Cet avertissement, il fallait le donner à Vladimir Poutine. Il fallait le formuler publiquement non pas en prélude à un envoi de troupes mais pour éviter d’avoir à en dépêcher en masse le jour où ayant défait l’Ukraine et reconstitué ses forces, ce Staline aux petit pieds en viendrait à vouloir s’attaquer aux Pays baltes en tablant sur une lâcheté des Européens et une passivité des Etats-Unis. Il fallait renverser la table pour ouvrir les yeux et les oreilles de trop d’assoupis mais pourquoi tant d’émois et de protestations ?

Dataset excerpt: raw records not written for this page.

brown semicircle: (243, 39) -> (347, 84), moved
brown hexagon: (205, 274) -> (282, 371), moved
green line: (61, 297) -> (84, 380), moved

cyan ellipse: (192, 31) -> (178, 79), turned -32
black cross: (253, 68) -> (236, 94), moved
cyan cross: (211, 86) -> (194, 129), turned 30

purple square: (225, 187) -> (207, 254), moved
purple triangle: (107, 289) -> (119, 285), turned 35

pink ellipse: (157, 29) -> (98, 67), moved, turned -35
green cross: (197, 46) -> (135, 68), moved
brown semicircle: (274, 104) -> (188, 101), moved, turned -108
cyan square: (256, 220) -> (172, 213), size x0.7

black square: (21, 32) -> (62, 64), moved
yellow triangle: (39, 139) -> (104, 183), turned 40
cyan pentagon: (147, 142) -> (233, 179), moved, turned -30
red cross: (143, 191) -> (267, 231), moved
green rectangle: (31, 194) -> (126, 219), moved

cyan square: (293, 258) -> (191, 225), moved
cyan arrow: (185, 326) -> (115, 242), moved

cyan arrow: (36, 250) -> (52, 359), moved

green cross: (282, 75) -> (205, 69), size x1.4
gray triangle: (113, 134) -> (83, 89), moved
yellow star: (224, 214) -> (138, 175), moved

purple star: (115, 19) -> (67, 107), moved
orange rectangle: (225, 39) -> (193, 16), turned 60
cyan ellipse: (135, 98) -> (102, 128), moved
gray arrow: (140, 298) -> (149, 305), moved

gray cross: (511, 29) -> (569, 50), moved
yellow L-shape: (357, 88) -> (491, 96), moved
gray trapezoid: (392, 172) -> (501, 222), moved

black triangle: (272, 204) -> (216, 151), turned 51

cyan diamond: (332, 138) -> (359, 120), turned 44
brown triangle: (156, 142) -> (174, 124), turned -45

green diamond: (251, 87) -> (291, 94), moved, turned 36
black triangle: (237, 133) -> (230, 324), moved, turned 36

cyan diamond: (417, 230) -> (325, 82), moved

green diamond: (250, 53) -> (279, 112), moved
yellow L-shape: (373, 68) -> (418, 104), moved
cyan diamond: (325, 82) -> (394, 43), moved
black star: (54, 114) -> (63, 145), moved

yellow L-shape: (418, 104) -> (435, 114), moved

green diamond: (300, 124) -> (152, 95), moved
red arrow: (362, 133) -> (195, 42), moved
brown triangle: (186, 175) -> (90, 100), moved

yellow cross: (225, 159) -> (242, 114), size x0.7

Là encore l’explication n’est que trop claire. La vérité est que beaucoup des responsables politiques européens, en France comme ailleurs, ne sont prêts à soutenir l’Ukraine qu’à la condition que cela ne demande pas de vrais sacrifices et que nous puissions toujours nous sentir en paix et continuer à ne pas voir que Vladimir Poutine nous a déjà déclaré la guerre en tentant de mobiliser les Russes contre nous, en dressant les Africains contre l’Europe et en multipliant les ingérences politiques, les cyberattaques et même les provocations militaires.
« Nous soutenons l’Ukraine mais à la condition que s’ouvrent des négociations immédiates », disent-ils sans comprendre que Poutine souhaite négocier ce qu’il n’a pas déjà conquis et conserver ce qu’il a déjà annexé. « Nous soutenons l’Ukraine, disent-ils, mais… » et c’est ce seul « mais » que Poutine entendait jusqu’à présent, un « mais » sur lequel il ne devra plus pouvoir compter puisque les Européens s’éveillent et qu’enfin « rien n’est exclu ».